Depuis la mort de sa mère, Sabella Quey vit seule, dans une maison isolée du Plateau de la Tête de Marteau. Un jour, elle reçoit un stella l’informant du décès de sa tante, Cassi Kobermann. Celle-ci lui lègue une somme rondelette, mais pour toucher l’héritage Sabella doit se rendre à l’enterrement, et signer quelques papiers. La jeune femme se résout à faire le trajet, même si elle est dans un premier temps hésitante à retrouver le contact avec la civilisation. Depuis son adolescence, elle est en effet atteinte d’une affection des plus étrange, qui la pousse à boire du sang. Si les animaux suffisent à la contenter dans son isolement, à sa proximité les hommes se sentent irrémédiablement attirés. Et finissent bien souvent exsangue, malgré les précautions prises.
Tanith Lee fait partie des autrices majeures pour qui s’essaie à approcher le vampire de fiction dans son ensemble. Elle s’est penchée maintes fois sur la figure du buveur de sang, au travers de texte fabuleux comme Tuer les morts (1980) et La Danse des Ombres (1992). Sabella ou la pierre de sang est l’un des récits de science-fiction où la romancière convoque l’ombre du vampire. C’est aussi le cas dans le diptyque Ne mords pas le Soleil/Le vin saphir, deux opus datés respectivement de 1976 et 1977. Quand sort la présente novella, elle n’en est donc pas à sa première publication, et a remporté plusieurs prix comme le Nebula Awards, le World Fantasy Awards et le British Fantasy Awards.
D’emblée, on comprend que la trame de Sabella joue avec les genres de l’imaginaire. Les premières lignes du texte imposent le registre science-fictionnel, en ancrant l’histoire sur la planète de Novo Mars. Pour autant, au fil des chapitres, Tanith Lee distille des éléments qui renvoient au vampire en tant que figure du fantastique, par la photophobie de son personnage comme par son besoin de sang, qui s’éveille au contact des hommes qui croisent son chemin. Le récit dégage une sensualité indéniable, un trait commun à toute l’œuvre de la romancière (et a la créature qu’elle met en scène). De même que la maison de Sabella, qui s’avère centrale dans une partie du livre, rappelle la maison des Scarabae dans le cycle de L’Opéra de Sang, avec ses vitraux. C’est la part de gothique qui inonde la production de l’autrice, quel que soit le genre auquel elle s’essaie. Quand, dans les derniers chapitres du texte, la science-fiction revient bousculer l’essence même de Sabella, force est d’avouer que le mélange des genres est minutieux et d’une efficacité rare.
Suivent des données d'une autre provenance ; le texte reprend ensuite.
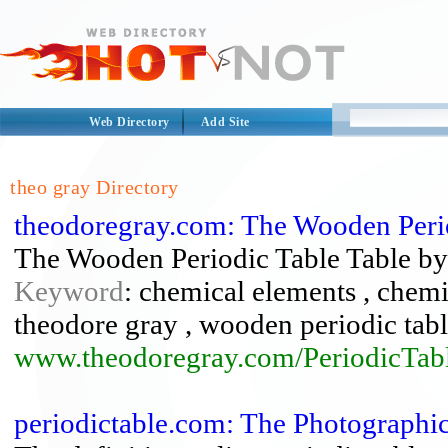
Web Directory
Add Site
theo gray Directory
theodoregray.com: The Wooden Perio
The Wooden Periodic Table Table b
Keyword
: chemical elements , chemis
theodore gray , wooden periodic tabl
www.theodoregray.com/PeriodicTabl
periodictable.com: The Photographi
Sabella est la figure centrale du roman, même si elle sera rejointe par la suite par son pendant masculin. Le personnage incarne à merveille l’idée de la solitude du vampire, isolé parmi ceux dont il doit se nourrir, incapable de frayer avec les humains… sinon pour boire leur sang. Il n’est pas étonnant que Tanith Lee ait choisi de faire basculer l’existence de son héroïne au moment où celle-ci s’élève à son statut de femme. Le vampire en elle symbolise le rapport au sang, à la vie – et à la mort, mais aussi à la séduction. Chez la romancière, le vampire est une créature éminemment sexuelle, la morsure pour Sabella se substituant au plaisir physique (d’autant qu’elle y puise le fluide nécessaire à sa subsistance). Sans même souligner que la caverne où elle trouve la pierre à l’origine de sa situation est décrite comme un vagin. La jeune femme, qui craint la lumière du soleil autant qu’elle éprouve des difficultés à ne pas drainer jusqu’à la mort ses amants et victimes, est une variation magistrale sur la figure du vampire.
Sabella ou la pierre de sang est une novella incontournable de la romancière, qui y projette ses thèmes favoris tout en s’amusant à mélanger les genres. Un texte qui mériterait d’être retraduit et réédité, d’autant que la version française, qui date de 1981, n’a jamais été republiée depuis.